Un dossier très complexe car plusieurs institutions sont compétentes, et qui revient chaque année. En 2020, le problème avait été moins visible car ces familles avaient été mises à l'abri en urgence avec la crise sanitaire.

Occupations d'écoles

Depuis le début de l'année scolaire 2021, plusieurs écoles de la Métropole de Lyon ont été occupées par des parents d'élèves. À Vénissieux, Villeurbanne, dans le 7e ou le 4e arrondissement de Lyon... Dans un gymnase, un coin de l'école, une salle inutilisée, des familles auparavant à la rue s'installent. Souvent, ce sont les enseignants ou la direction de l'école qui ont alerté les parents d'élèves. Puis ces derniers s'organisent : qui peut accueillir pour la douche ? Pour faire à manger ? Pour dormir avec les familles ? Des occupations auxquelles la mairie écologiste, en charge des écoles, ne souhaite pas s'opposer.

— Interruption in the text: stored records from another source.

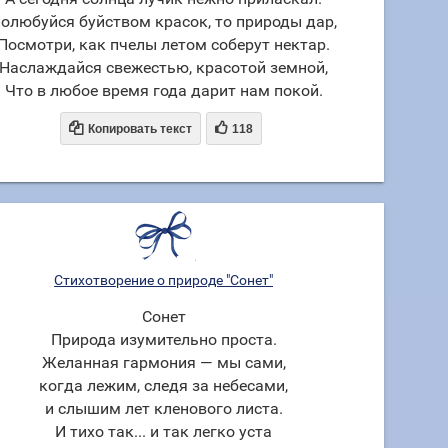
олюбуйся буйством красок, то природы дар,
Посмотри, как пчелы летом соберут нектар.
Наслаждайся свежестью, красотой земной,
Что в любое время года дарит нам покой.


Копировать текст
118
Стихотворение о природе "Сонет"
Сонет
Природа изумительно проста.
Желанная гармония — мы сами,
когда лежим, следя за небесами,
и слышим лет кленового листа.
И тихо так... и так легко уста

"L'occupation, ce n'est pas une solution. Les institutions nous laissent gérer à leur place. On prend en charge les dossiers des familles, l'intendance, la logistique... Centre d'hébergement d'urgence, ce n'est pas notre métier", s'indigne Audrey du collectif Solidru, ancienne parent d'élève mobilisée à l'école Gilbert Dru. 

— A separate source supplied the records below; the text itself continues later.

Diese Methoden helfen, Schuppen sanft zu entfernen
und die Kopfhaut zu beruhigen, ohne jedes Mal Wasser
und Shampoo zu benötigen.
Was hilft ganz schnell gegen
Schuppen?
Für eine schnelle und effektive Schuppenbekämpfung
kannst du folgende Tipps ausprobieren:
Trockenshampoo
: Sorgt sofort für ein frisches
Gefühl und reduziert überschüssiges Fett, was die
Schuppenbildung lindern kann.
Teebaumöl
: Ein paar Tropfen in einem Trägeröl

"Quand on a su que deux enfants dormaient à la rue, on s'est retrouvés pris de court. Puis, en tant que parents d'élèves on a constitué un comité de soutien", explique Stefaniya, parent d'élève à l'école Commandant Arnaud (4e), occupée quelques temps avant les vacances scolaires d'automne. Une mère italienne, arrivée il y a peu en France, et ses deux enfants vivaient à la rue depuis quelques jours. Au départ, les parents veulent les héberger chez eux. Ils sont conseillés d'autres écoles qui ont l'habitude de ces problématiques. "Ils nous ont dit "c'est bien mais c'est cacher le problème", donc on a choisi d'occuper l'école", développe Stefaniya. Depuis, la famille a pu être logée dans un logement de la mairie, encadrée par une association.

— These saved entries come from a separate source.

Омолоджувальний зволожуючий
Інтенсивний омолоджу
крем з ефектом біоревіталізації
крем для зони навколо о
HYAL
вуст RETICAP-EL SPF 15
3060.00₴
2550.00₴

À Gilbert Dru, les occupations d'école sont devenues une habitude. Presque tous les ans, l'école est investie pour accueillir des familles. "On a recensé 7 adultes et 12 enfants qui dorment à la rue à Gilbert Dru", détaille Audrey, début novembre. En 2021, avant les vacances de la Toussaint, une famille était déjà hébergée à Gilbert Dru. Au lendemain des vacances, le 8 novembre, c'est une mère seule et ses 6 enfants qui sont logés dans l'école. "L'occupation, ce n'est pas une solution. Les institutions nous laissent gérer à leur place. On prend en charge les dossiers des familles, l'intendance, la logistique... Centre d'hébergement d'urgence, ce n'est pas notre métier", s'indigne l'ancienne parent d'élève.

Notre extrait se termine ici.